◆ **EXTRACTED ENTRIES**
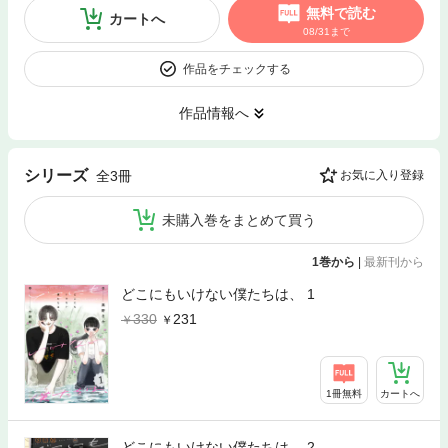
無料で読む
カートへ
08/31まで
作品をチェックする
作品情報へ
シリーズ
全3冊
お気に入り登録
未購入巻をまとめて買う
1巻から
|
最新刊から
どこにもいけない僕たちは、 1
330
231
1冊無料
カートへ
どこにもいけない僕たちは、 2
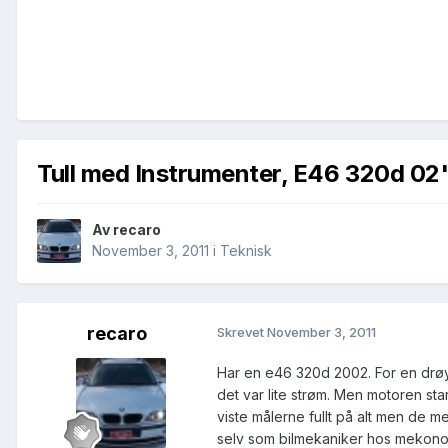
Tull med Instrumenter, E46 320d 02
Av
recaro
November 3, 2011
i
Teknisk
recaro
Skrevet
November 3, 2011
Har en e46 320d 2002. For en drøy
det var lite strøm. Men motoren star
viste målerne fullt på alt men de 
selv som bilmekaniker hos mekono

◆ **EXERCISE**
Everything in the records above should come back word for word, except the pictures.

◆ **EXERCISE OUTPUT**
無料で読む
カートへ
08/31まで
作品をチェックする
作品情報へ
シリーズ
全3冊
お気に入り登録
未購入巻をまとめて買う
1巻から
|
最新刊から
どこにもいけない僕たちは、 1
330
231
1冊無料
カートへ
どこにもいけない僕たちは、 2
Tull med Instrumenter, E46 320d 02
Av
recaro
November 3, 2011
i
Teknisk
recaro
Skrevet
November 3, 2011
Har en e46 320d 2002. For en drøy
det var lite strøm. Men motoren star
viste målerne fullt på alt men de 
selv som bilmekaniker hos mekono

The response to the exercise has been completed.